■ Task:
Output a verbatim copy of the data, cut off after the line that contains "交通アクセスはこちら (198, 257)".

(Data section begins)

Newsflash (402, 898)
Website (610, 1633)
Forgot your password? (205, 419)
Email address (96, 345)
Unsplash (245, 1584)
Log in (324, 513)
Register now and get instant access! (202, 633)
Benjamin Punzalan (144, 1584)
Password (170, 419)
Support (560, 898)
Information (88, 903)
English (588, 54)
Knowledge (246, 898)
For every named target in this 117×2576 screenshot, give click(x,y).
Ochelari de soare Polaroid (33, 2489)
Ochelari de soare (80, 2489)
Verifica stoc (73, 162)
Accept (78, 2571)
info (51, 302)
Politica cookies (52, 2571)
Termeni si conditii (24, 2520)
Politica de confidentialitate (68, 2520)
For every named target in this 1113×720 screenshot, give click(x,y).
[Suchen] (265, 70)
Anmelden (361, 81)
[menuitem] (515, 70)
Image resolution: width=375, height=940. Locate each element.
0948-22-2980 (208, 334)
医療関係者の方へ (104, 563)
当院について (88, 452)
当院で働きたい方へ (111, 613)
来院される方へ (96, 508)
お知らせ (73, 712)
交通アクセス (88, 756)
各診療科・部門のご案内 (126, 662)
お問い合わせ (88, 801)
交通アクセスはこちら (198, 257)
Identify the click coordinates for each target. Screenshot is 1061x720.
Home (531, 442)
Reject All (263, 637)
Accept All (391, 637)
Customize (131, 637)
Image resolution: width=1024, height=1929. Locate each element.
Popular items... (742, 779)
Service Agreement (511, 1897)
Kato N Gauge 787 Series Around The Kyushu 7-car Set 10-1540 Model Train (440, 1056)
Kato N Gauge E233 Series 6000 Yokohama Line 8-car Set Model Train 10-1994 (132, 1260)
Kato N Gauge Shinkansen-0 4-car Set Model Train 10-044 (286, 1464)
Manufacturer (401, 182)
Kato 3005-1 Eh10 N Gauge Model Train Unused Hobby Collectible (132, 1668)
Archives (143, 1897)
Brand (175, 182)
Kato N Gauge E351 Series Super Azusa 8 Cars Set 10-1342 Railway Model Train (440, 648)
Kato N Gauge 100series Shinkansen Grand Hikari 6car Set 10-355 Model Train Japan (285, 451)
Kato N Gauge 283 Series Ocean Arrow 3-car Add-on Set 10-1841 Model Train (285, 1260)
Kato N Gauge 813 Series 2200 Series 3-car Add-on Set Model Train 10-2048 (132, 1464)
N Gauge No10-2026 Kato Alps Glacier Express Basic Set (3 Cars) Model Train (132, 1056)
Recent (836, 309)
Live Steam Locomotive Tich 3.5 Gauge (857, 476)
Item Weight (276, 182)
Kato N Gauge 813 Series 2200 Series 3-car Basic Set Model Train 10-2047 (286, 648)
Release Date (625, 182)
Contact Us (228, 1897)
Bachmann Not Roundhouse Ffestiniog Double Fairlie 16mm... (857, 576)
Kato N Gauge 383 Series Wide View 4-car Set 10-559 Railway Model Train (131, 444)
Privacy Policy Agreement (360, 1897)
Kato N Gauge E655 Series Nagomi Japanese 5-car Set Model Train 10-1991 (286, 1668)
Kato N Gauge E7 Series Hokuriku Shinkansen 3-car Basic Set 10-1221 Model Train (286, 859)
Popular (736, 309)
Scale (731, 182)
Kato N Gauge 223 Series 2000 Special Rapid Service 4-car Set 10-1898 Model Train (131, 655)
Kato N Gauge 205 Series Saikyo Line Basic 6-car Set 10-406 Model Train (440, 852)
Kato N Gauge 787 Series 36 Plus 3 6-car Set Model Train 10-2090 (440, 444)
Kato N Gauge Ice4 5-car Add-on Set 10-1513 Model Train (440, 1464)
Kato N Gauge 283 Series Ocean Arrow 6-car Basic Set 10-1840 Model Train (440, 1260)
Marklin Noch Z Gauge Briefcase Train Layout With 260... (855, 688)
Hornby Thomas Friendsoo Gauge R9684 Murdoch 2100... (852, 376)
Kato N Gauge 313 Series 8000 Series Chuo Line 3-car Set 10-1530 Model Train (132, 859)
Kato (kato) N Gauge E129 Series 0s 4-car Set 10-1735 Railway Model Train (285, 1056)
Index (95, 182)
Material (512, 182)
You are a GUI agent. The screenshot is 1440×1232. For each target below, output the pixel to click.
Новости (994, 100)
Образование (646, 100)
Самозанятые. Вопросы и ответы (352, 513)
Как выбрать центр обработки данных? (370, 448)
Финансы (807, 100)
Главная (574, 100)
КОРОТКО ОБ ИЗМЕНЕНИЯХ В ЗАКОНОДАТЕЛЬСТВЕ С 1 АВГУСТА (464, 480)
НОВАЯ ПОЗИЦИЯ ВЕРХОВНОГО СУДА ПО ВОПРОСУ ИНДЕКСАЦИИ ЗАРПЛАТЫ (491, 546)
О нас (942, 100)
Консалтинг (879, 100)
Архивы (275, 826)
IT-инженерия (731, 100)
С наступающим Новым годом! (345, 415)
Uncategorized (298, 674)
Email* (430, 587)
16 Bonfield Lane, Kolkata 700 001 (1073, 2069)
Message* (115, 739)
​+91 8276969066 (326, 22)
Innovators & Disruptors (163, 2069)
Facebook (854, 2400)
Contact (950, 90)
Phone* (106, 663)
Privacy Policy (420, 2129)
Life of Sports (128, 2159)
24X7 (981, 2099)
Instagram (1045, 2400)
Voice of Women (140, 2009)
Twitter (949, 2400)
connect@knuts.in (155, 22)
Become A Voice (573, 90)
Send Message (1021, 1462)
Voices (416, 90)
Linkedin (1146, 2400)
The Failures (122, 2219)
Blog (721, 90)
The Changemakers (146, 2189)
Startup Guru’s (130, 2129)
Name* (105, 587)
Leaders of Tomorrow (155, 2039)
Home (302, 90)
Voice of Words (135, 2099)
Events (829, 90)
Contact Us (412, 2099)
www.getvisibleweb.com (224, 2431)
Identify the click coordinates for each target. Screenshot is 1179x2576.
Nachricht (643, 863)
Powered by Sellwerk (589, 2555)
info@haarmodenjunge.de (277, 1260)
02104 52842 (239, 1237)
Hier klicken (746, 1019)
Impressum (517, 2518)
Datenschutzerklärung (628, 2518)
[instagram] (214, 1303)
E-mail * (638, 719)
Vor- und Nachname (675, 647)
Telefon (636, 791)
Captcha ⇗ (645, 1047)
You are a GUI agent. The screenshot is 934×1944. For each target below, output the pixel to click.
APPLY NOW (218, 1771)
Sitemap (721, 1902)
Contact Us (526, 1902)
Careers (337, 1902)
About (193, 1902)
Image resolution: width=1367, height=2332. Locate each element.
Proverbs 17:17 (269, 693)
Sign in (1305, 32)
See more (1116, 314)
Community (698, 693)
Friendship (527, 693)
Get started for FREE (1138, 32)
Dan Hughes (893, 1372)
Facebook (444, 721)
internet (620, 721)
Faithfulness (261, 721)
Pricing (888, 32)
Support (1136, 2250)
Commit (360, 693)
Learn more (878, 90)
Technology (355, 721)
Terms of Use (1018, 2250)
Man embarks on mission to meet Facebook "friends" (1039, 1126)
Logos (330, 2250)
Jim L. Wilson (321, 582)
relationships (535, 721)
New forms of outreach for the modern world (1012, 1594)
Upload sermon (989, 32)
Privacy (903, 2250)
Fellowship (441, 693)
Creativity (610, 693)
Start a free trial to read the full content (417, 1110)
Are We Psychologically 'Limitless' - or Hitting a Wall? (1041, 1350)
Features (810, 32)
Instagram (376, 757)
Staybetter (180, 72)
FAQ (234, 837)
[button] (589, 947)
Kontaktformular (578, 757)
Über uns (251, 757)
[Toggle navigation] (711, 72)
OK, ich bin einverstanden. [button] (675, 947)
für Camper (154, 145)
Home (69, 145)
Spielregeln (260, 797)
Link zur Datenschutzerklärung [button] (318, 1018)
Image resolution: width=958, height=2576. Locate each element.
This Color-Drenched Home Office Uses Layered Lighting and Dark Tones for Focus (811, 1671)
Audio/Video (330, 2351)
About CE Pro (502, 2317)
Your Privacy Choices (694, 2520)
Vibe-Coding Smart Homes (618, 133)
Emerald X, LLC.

(Data section ends)

■ Answer area:
Newsflash (402, 898)
Website (610, 1633)
Forgot your password? (205, 419)
Email address (96, 345)
Unsplash (245, 1584)
Log in (324, 513)
Register now and get instant access! (202, 633)
Benjamin Punzalan (144, 1584)
Password (170, 419)
Support (560, 898)
Information (88, 903)
English (588, 54)
Knowledge (246, 898)
For every named target in this 117×2576 screenshot, give click(x,y).
Ochelari de soare Polaroid (33, 2489)
Ochelari de soare (80, 2489)
Verifica stoc (73, 162)
Accept (78, 2571)
info (51, 302)
Politica cookies (52, 2571)
Termeni si conditii (24, 2520)
Politica de confidentialitate (68, 2520)
For every named target in this 1113×720 screenshot, give click(x,y).
[Suchen] (265, 70)
Anmelden (361, 81)
[menuitem] (515, 70)
Image resolution: width=375, height=940. Locate each element.
0948-22-2980 (208, 334)
医療関係者の方へ (104, 563)
当院について (88, 452)
当院で働きたい方へ (111, 613)
来院される方へ (96, 508)
お知らせ (73, 712)
交通アクセス (88, 756)
各診療科・部門のご案内 (126, 662)
お問い合わせ (88, 801)
交通アクセスはこちら (198, 257)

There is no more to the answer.